• **Exercise inputs**
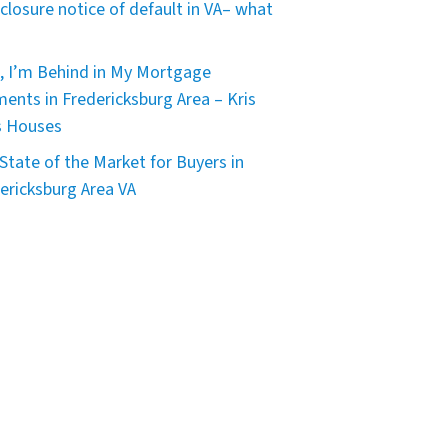
closure notice of default in VA– what
, I’m Behind in My Mortgage
ents in Fredericksburg Area – Kris
s Houses
State of the Market for Buyers in
ericksburg Area VA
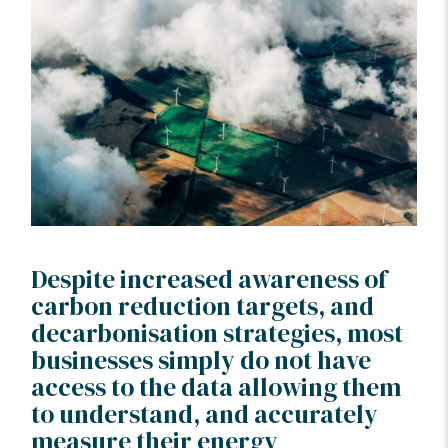
Despite increased awareness of
carbon reduction targets, and
decarbonisation strategies, most
businesses simply do not have
access to the data allowing them
to understand, and accurately
measure their energy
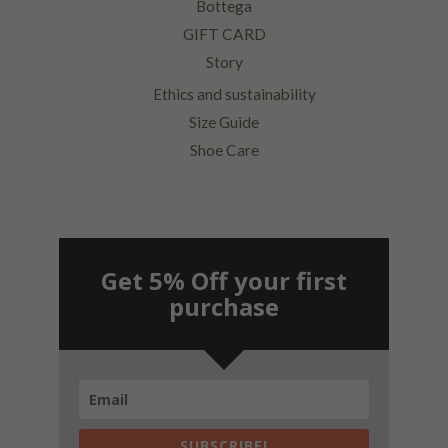
Bottega
GIFT CARD
Story
Ethics and sustainability
Size Guide
Shoe Care
Get 5% Off your first
purchase
SUBSCRIBE!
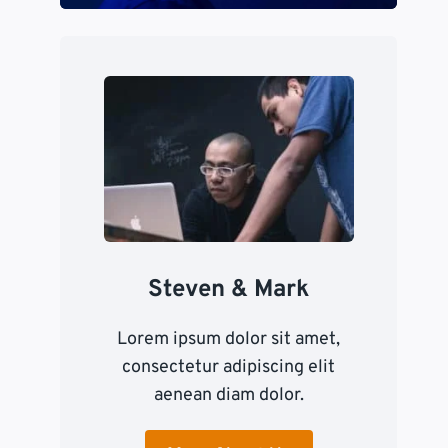
Steven & Mark
Lorem ipsum dolor sit amet,
consectetur adipiscing elit
aenean diam dolor.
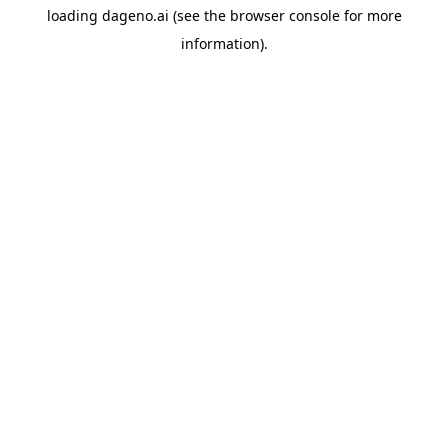
loading
dageno.ai
(see the
browser console
for more
information).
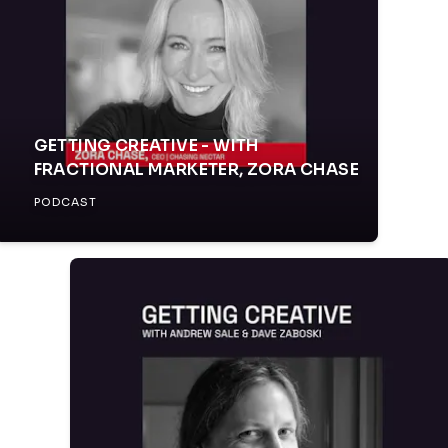
GETTING CREATIVE - WITH
FRACTIONAL MARKETER, ZORA CHASE
PODCAST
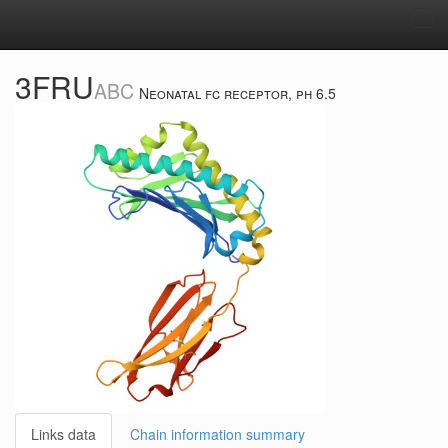
Tog
navi
3FRU
ABC
Neonatal fc receptor, ph 6.5
Links data
Chain information summary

• **Activity**
Restate the listing word for word and drop the pictures.

• **Solved problem**
closure notice of default in VA– what
, I’m Behind in My Mortgage
ents in Fredericksburg Area – Kris
s Houses
State of the Market for Buyers in
ericksburg Area VA
Despite increased awareness of
carbon reduction targets, and
decarbonisation strategies, most
businesses simply do not have
access to the data allowing them
to understand, and accurately
measure their energy
Bottega
GIFT CARD
Story
Ethics and sustainability
Size Guide
Shoe Care
Get 5% Off your first
purchase
SUBSCRIBE!
Steven & Mark
Lorem ipsum dolor sit amet,
consectetur adipiscing elit
aenean diam dolor.
loading
dageno.ai
(see the
browser console
for more
information).
GETTING CREATIVE - WITH
FRACTIONAL MARKETER, ZORA CHASE
PODCAST
Tog
navi
3FRU
ABC
Neonatal fc receptor, ph 6.5
Links data
Chain information summary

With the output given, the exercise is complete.